§ TASK
An image-free, verbatim transcription of the records is the expected result.

+ + + +

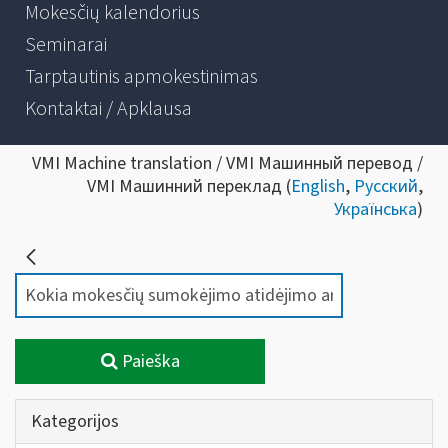
Mokesčių kalendorius
Seminarai
Tarptautinis apmokestinimas
Kontaktai / Apklausa
VMI Machine translation / VMI Машинный перевод /
VMI Машинний переклад (
English
,
Русский
,
Українська
)
Paieška
Kategorijos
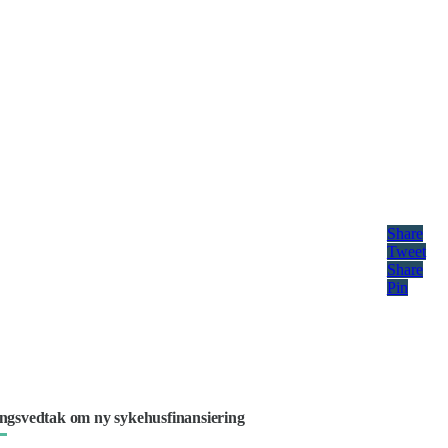
Share
Tweet
Share
Pin
ingsvedtak om ny sykehusfinansiering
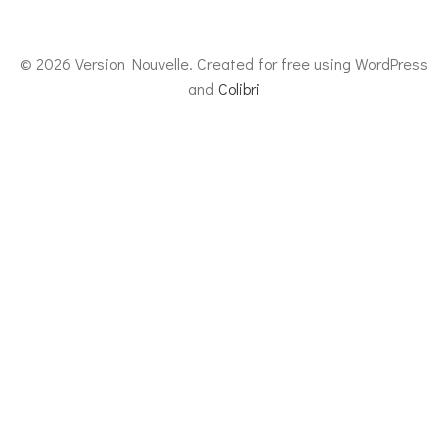
© 2026 Version Nouvelle. Created for free using WordPress
and
Colibri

+ + + +

§ EXERCISE RESPONSE
Mokesčių kalendorius
Seminarai
Tarptautinis apmokestinimas
Kontaktai / Apklausa
VMI Machine translation / VMI Машинный перевод /
VMI Машинний переклад (
English
,
Русский
,
Українська
)
Paieška
Kategorijos
Share
Tweet
Share
Pin
ingsvedtak om ny sykehusfinansiering
© 2026 Version Nouvelle. Created for free using WordPress
and
Colibri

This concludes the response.